Work order:
Set down the listing below again, exactly as written.
┌──
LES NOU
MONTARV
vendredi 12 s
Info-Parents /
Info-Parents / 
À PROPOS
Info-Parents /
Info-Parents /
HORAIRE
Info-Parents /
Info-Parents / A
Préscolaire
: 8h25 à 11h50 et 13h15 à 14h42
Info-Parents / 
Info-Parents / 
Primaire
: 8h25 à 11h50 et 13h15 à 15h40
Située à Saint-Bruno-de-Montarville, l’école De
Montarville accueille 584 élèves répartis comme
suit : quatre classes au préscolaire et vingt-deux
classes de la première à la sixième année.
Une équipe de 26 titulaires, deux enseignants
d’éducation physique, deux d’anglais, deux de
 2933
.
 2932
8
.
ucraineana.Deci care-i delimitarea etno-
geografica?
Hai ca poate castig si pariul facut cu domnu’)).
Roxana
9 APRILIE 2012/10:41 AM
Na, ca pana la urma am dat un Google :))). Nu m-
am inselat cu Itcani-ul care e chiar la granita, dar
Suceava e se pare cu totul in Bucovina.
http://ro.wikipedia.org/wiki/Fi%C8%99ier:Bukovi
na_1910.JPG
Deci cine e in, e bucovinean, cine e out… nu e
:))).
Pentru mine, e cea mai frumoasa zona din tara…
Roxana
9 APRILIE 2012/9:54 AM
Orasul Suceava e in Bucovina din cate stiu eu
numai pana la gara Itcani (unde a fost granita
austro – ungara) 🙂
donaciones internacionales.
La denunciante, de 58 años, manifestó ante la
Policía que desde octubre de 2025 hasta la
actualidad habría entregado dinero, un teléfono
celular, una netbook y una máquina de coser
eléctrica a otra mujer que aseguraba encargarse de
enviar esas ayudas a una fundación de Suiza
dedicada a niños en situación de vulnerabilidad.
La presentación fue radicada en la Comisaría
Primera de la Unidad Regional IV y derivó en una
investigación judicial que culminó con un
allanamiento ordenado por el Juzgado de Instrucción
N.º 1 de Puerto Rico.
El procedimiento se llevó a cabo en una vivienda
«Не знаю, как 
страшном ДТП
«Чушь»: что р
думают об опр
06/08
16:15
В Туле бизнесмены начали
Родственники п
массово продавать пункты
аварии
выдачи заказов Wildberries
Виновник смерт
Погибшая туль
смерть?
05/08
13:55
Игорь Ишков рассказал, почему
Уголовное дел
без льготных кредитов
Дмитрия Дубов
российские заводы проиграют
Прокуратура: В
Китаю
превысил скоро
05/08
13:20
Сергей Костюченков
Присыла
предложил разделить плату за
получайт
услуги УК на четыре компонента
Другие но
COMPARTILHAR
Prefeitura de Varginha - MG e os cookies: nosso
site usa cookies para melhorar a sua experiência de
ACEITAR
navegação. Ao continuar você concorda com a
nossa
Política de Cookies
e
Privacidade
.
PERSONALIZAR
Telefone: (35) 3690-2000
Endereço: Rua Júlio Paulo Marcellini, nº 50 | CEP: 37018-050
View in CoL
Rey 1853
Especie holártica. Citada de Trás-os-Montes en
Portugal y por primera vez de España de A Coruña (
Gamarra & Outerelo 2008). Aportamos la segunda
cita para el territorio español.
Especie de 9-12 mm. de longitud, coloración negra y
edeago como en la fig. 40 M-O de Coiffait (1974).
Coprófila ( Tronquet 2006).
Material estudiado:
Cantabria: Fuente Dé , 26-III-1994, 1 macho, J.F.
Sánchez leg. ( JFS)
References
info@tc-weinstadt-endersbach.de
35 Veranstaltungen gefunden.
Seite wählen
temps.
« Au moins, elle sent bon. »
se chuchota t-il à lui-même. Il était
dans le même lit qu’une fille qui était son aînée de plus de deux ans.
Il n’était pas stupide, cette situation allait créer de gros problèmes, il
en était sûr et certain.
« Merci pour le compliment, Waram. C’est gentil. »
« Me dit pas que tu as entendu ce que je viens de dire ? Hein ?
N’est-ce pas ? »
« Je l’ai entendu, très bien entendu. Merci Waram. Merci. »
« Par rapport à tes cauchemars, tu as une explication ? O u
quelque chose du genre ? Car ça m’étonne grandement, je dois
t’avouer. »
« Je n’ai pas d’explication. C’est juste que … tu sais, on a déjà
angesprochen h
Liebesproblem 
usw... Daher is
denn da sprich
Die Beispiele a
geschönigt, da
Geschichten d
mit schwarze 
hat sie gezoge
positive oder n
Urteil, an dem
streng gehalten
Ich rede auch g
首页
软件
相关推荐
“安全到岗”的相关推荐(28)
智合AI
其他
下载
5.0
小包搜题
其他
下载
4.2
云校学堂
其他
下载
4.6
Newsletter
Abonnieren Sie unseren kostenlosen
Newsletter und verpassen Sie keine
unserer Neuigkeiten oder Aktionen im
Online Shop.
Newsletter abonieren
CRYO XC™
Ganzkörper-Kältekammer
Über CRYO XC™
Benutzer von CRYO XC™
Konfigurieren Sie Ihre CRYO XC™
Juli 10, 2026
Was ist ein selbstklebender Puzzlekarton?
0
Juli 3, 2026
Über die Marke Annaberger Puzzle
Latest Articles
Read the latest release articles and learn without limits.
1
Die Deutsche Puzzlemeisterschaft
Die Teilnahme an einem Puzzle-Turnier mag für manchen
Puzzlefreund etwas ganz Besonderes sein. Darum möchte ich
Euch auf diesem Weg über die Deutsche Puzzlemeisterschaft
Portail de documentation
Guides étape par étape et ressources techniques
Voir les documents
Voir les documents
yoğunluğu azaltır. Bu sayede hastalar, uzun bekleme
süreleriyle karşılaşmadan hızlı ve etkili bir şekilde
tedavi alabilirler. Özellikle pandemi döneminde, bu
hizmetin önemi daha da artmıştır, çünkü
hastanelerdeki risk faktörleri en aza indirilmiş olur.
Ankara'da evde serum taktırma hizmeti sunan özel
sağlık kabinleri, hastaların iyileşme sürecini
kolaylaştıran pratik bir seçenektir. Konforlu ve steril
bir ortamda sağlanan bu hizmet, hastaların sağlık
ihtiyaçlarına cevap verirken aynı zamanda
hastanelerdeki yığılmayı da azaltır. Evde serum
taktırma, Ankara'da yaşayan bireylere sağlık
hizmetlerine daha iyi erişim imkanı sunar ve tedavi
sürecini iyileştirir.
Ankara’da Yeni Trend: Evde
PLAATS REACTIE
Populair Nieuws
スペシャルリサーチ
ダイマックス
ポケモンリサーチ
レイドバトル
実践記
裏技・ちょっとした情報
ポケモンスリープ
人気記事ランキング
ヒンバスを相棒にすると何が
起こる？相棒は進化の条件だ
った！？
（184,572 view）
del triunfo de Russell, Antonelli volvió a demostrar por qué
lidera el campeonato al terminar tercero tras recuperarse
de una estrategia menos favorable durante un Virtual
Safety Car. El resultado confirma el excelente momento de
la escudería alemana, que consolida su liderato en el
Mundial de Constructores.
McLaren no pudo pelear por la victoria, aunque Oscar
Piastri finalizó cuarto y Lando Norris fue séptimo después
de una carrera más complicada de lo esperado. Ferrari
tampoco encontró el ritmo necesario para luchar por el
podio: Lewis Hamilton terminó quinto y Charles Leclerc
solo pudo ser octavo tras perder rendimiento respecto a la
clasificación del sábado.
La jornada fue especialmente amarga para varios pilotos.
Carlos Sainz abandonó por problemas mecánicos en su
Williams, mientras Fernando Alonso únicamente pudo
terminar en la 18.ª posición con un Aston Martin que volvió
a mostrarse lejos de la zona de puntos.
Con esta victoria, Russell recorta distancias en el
└──
Solution to this problem:
LES NOU
MONTARV
vendredi 12 s
Info-Parents /
Info-Parents / 
À PROPOS
Info-Parents /
Info-Parents /
HORAIRE
Info-Parents /
Info-Parents / A
Préscolaire
: 8h25 à 11h50 et 13h15 à 14h42
Info-Parents / 
Info-Parents / 
Primaire
: 8h25 à 11h50 et 13h15 à 15h40
Située à Saint-Bruno-de-Montarville, l’école De
Montarville accueille 584 élèves répartis comme
suit : quatre classes au préscolaire et vingt-deux
classes de la première à la sixième année.
Une équipe de 26 titulaires, deux enseignants
d’éducation physique, deux d’anglais, deux de
 2933
.
 2932
8
.
ucraineana.Deci care-i delimitarea etno-
geografica?
Hai ca poate castig si pariul facut cu domnu’)).
Roxana
9 APRILIE 2012/10:41 AM
Na, ca pana la urma am dat un Google :))). Nu m-
am inselat cu Itcani-ul care e chiar la granita, dar
Suceava e se pare cu totul in Bucovina.
http://ro.wikipedia.org/wiki/Fi%C8%99ier:Bukovi
na_1910.JPG
Deci cine e in, e bucovinean, cine e out… nu e
:))).
Pentru mine, e cea mai frumoasa zona din tara…
Roxana
9 APRILIE 2012/9:54 AM
Orasul Suceava e in Bucovina din cate stiu eu
numai pana la gara Itcani (unde a fost granita
austro – ungara) 🙂
donaciones internacionales.
La denunciante, de 58 años, manifestó ante la
Policía que desde octubre de 2025 hasta la
actualidad habría entregado dinero, un teléfono
celular, una netbook y una máquina de coser
eléctrica a otra mujer que aseguraba encargarse de
enviar esas ayudas a una fundación de Suiza
dedicada a niños en situación de vulnerabilidad.
La presentación fue radicada en la Comisaría
Primera de la Unidad Regional IV y derivó en una
investigación judicial que culminó con un
allanamiento ordenado por el Juzgado de Instrucción
N.º 1 de Puerto Rico.
El procedimiento se llevó a cabo en una vivienda
«Не знаю, как 
страшном ДТП
«Чушь»: что р
думают об опр
06/08
16:15
В Туле бизнесмены начали
Родственники п
массово продавать пункты
аварии
выдачи заказов Wildberries
Виновник смерт
Погибшая туль
смерть?
05/08
13:55
Игорь Ишков рассказал, почему
Уголовное дел
без льготных кредитов
Дмитрия Дубов
российские заводы проиграют
Прокуратура: В
Китаю
превысил скоро
05/08
13:20
Сергей Костюченков
Присыла
предложил разделить плату за
получайт
услуги УК на четыре компонента
Другие но
COMPARTILHAR
Prefeitura de Varginha - MG e os cookies: nosso
site usa cookies para melhorar a sua experiência de
ACEITAR
navegação. Ao continuar você concorda com a
nossa
Política de Cookies
e
Privacidade
.
PERSONALIZAR
Telefone: (35) 3690-2000
Endereço: Rua Júlio Paulo Marcellini, nº 50 | CEP: 37018-050
View in CoL
Rey 1853
Especie holártica. Citada de Trás-os-Montes en
Portugal y por primera vez de España de A Coruña (
Gamarra & Outerelo 2008). Aportamos la segunda
cita para el territorio español.
Especie de 9-12 mm. de longitud, coloración negra y
edeago como en la fig. 40 M-O de Coiffait (1974).
Coprófila ( Tronquet 2006).
Material estudiado:
Cantabria: Fuente Dé , 26-III-1994, 1 macho, J.F.
Sánchez leg. ( JFS)
References
info@tc-weinstadt-endersbach.de
35 Veranstaltungen gefunden.
Seite wählen
temps.
« Au moins, elle sent bon. »
se chuchota t-il à lui-même. Il était
dans le même lit qu’une fille qui était son aînée de plus de deux ans.
Il n’était pas stupide, cette situation allait créer de gros problèmes, il
en était sûr et certain.
« Merci pour le compliment, Waram. C’est gentil. »
« Me dit pas que tu as entendu ce que je viens de dire ? Hein ?
N’est-ce pas ? »
« Je l’ai entendu, très bien entendu. Merci Waram. Merci. »
« Par rapport à tes cauchemars, tu as une explication ? O u
quelque chose du genre ? Car ça m’étonne grandement, je dois
t’avouer. »
« Je n’ai pas d’explication. C’est juste que … tu sais, on a déjà
angesprochen h
Liebesproblem 
usw... Daher is
denn da sprich
Die Beispiele a
geschönigt, da
Geschichten d
mit schwarze 
hat sie gezoge
positive oder n
Urteil, an dem
streng gehalten
Ich rede auch g
首页
软件
相关推荐
“安全到岗”的相关推荐(28)
智合AI
其他
下载
5.0
小包搜题
其他
下载
4.2
云校学堂
其他
下载
4.6
Newsletter
Abonnieren Sie unseren kostenlosen
Newsletter und verpassen Sie keine
unserer Neuigkeiten oder Aktionen im
Online Shop.
Newsletter abonieren
CRYO XC™
Ganzkörper-Kältekammer
Über CRYO XC™
Benutzer von CRYO XC™
Konfigurieren Sie Ihre CRYO XC™
Juli 10, 2026
Was ist ein selbstklebender Puzzlekarton?
0
Juli 3, 2026
Über die Marke Annaberger Puzzle
Latest Articles
Read the latest release articles and learn without limits.
1
Die Deutsche Puzzlemeisterschaft
Die Teilnahme an einem Puzzle-Turnier mag für manchen
Puzzlefreund etwas ganz Besonderes sein. Darum möchte ich
Euch auf diesem Weg über die Deutsche Puzzlemeisterschaft
Portail de documentation
Guides étape par étape et ressources techniques
Voir les documents
Voir les documents
yoğunluğu azaltır. Bu sayede hastalar, uzun bekleme
süreleriyle karşılaşmadan hızlı ve etkili bir şekilde
tedavi alabilirler. Özellikle pandemi döneminde, bu
hizmetin önemi daha da artmıştır, çünkü
hastanelerdeki risk faktörleri en aza indirilmiş olur.
Ankara'da evde serum taktırma hizmeti sunan özel
sağlık kabinleri, hastaların iyileşme sürecini
kolaylaştıran pratik bir seçenektir. Konforlu ve steril
bir ortamda sağlanan bu hizmet, hastaların sağlık
ihtiyaçlarına cevap verirken aynı zamanda
hastanelerdeki yığılmayı da azaltır. Evde serum
taktırma, Ankara'da yaşayan bireylere sağlık
hizmetlerine daha iyi erişim imkanı sunar ve tedavi
sürecini iyileştirir.
Ankara’da Yeni Trend: Evde
PLAATS REACTIE
Populair Nieuws
スペシャルリサーチ
ダイマックス
ポケモンリサーチ
レイドバトル
実践記
裏技・ちょっとした情報
ポケモンスリープ
人気記事ランキング
ヒンバスを相棒にすると何が
起こる？相棒は進化の条件だ
った！？
（184,572 view）
del triunfo de Russell, Antonelli volvió a demostrar por qué
lidera el campeonato al terminar tercero tras recuperarse
de una estrategia menos favorable durante un Virtual
Safety Car. El resultado confirma el excelente momento de
la escudería alemana, que consolida su liderato en el
Mundial de Constructores.
McLaren no pudo pelear por la victoria, aunque Oscar
Piastri finalizó cuarto y Lando Norris fue séptimo después
de una carrera más complicada de lo esperado. Ferrari
tampoco encontró el ritmo necesario para luchar por el
podio: Lewis Hamilton terminó quinto y Charles Leclerc
solo pudo ser octavo tras perder rendimiento respecto a la
clasificación del sábado.
La jornada fue especialmente amarga para varios pilotos.
Carlos Sainz abandonó por problemas mecánicos en su
Williams, mientras Fernando Alonso únicamente pudo
terminar en la 18.ª posición con un Aston Martin que volvió
a mostrarse lejos de la zona de puntos.
Con esta victoria, Russell recorta distancias en el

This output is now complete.